• **YOUR ASSIGNMENT**: Take the data below and extract the lines from the one with "Вечером позавчера на" to the one with "Все произошло внезапно", inclusive, exactly as written.

Data entries:
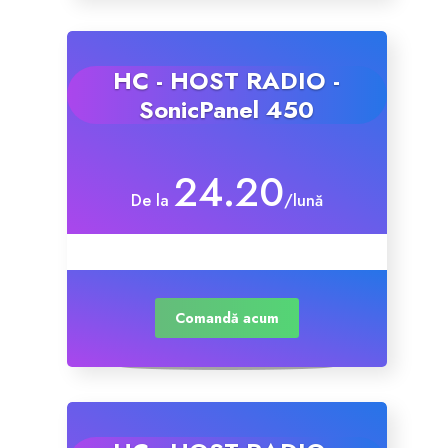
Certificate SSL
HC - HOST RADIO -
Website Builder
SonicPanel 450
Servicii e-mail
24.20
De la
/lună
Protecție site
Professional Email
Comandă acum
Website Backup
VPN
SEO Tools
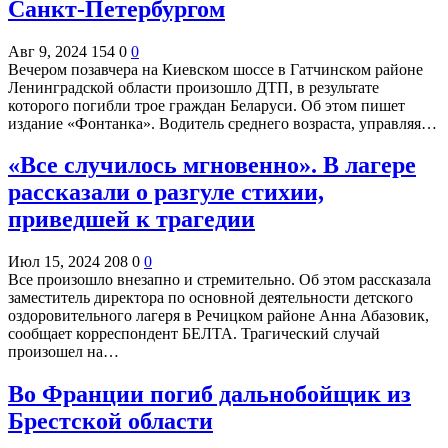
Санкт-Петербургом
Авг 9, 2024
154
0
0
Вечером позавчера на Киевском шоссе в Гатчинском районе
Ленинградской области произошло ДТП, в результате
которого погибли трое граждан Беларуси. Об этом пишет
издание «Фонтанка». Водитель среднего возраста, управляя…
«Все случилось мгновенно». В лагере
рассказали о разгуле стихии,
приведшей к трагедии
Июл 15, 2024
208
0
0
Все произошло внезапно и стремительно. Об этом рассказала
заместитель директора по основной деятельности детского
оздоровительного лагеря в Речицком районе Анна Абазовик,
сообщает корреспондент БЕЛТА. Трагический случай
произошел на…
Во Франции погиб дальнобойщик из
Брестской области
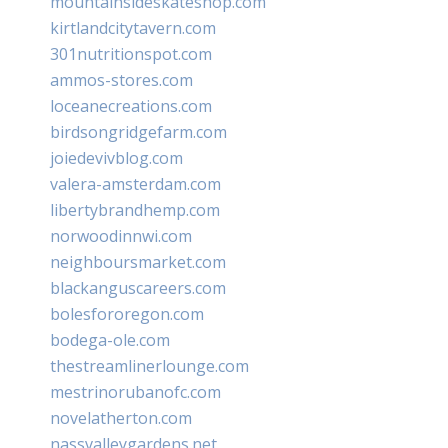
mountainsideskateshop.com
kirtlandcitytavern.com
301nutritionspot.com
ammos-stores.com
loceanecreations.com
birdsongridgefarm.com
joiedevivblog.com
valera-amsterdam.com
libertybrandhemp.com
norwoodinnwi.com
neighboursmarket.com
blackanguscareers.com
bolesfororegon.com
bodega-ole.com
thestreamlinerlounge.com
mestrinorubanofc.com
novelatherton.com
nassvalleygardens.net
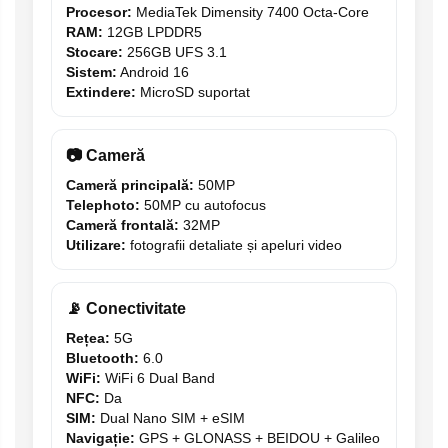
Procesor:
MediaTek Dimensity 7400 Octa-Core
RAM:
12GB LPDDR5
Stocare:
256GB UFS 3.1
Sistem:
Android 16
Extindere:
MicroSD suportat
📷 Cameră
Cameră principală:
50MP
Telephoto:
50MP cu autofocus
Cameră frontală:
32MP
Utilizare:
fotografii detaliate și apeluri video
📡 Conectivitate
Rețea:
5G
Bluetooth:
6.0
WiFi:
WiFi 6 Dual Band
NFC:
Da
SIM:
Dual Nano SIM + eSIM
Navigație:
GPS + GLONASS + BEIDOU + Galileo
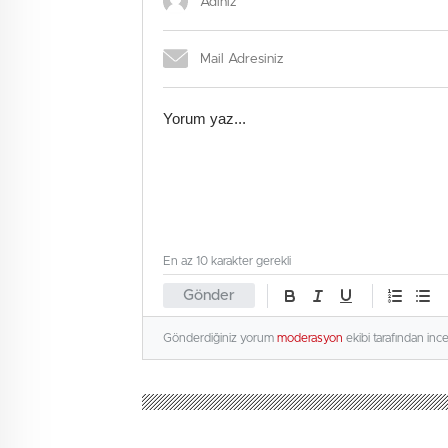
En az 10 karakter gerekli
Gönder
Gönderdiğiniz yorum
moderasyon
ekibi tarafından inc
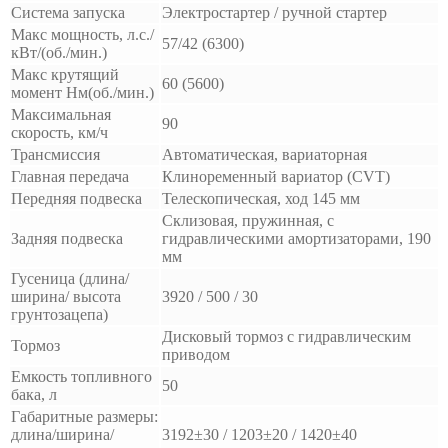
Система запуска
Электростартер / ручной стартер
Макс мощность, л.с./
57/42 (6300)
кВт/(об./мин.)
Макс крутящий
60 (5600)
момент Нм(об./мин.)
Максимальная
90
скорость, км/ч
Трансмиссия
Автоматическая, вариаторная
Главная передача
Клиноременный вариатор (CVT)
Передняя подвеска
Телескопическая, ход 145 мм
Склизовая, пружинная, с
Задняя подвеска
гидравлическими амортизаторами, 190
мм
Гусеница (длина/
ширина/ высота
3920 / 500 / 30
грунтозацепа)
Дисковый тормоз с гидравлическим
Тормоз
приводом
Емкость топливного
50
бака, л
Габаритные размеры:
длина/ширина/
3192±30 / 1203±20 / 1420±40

• **SOLUTION TO THIS EXERCISE**:
Вечером позавчера на Киевском шоссе в Гатчинском районе
Ленинградской области произошло ДТП, в результате
которого погибли трое граждан Беларуси. Об этом пишет
издание «Фонтанка». Водитель среднего возраста, управляя…
«Все случилось мгновенно». В лагере
рассказали о разгуле стихии,
приведшей к трагедии
Июл 15, 2024
208
0
0
Все произошло внезапно и стремительно. Об этом рассказала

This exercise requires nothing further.